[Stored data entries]
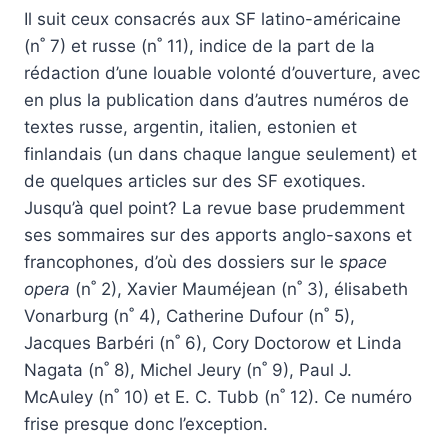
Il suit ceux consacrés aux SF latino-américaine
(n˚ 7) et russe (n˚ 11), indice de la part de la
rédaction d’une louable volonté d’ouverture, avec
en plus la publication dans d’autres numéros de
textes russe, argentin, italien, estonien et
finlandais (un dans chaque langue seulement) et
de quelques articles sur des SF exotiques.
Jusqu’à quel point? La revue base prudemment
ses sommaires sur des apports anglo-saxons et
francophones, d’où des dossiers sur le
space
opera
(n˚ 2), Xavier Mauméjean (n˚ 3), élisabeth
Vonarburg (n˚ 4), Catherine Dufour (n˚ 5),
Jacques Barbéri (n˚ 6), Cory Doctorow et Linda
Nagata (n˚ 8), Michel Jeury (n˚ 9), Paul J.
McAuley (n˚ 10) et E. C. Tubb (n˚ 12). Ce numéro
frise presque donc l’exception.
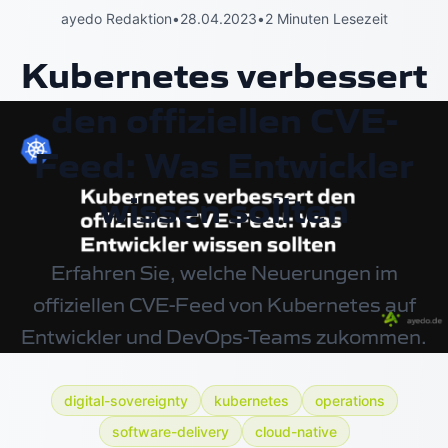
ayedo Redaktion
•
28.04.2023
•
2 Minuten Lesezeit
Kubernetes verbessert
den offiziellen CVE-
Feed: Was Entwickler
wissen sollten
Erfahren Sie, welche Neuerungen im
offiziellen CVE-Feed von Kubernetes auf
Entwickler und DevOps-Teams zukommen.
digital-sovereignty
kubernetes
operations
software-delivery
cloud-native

What needs to be done >>
Retype the lines from the one containing "rédaction d’une louable" down to the last line of the records, both included, exactly and nothing more. Pictures stay out.

Final answer >>
rédaction d’une louable volonté d’ouverture, avec
en plus la publication dans d’autres numéros de
textes russe, argentin, italien, estonien et
finlandais (un dans chaque langue seulement) et
de quelques articles sur des SF exotiques.
Jusqu’à quel point? La revue base prudemment
ses sommaires sur des apports anglo-saxons et
francophones, d’où des dossiers sur le
space
opera
(n˚ 2), Xavier Mauméjean (n˚ 3), élisabeth
Vonarburg (n˚ 4), Catherine Dufour (n˚ 5),
Jacques Barbéri (n˚ 6), Cory Doctorow et Linda
Nagata (n˚ 8), Michel Jeury (n˚ 9), Paul J.
McAuley (n˚ 10) et E. C. Tubb (n˚ 12). Ce numéro
frise presque donc l’exception.
ayedo Redaktion
•
28.04.2023
•
2 Minuten Lesezeit
Kubernetes verbessert
den offiziellen CVE-
Feed: Was Entwickler
wissen sollten
Erfahren Sie, welche Neuerungen im
offiziellen CVE-Feed von Kubernetes auf
Entwickler und DevOps-Teams zukommen.
digital-sovereignty
kubernetes
operations
software-delivery
cloud-native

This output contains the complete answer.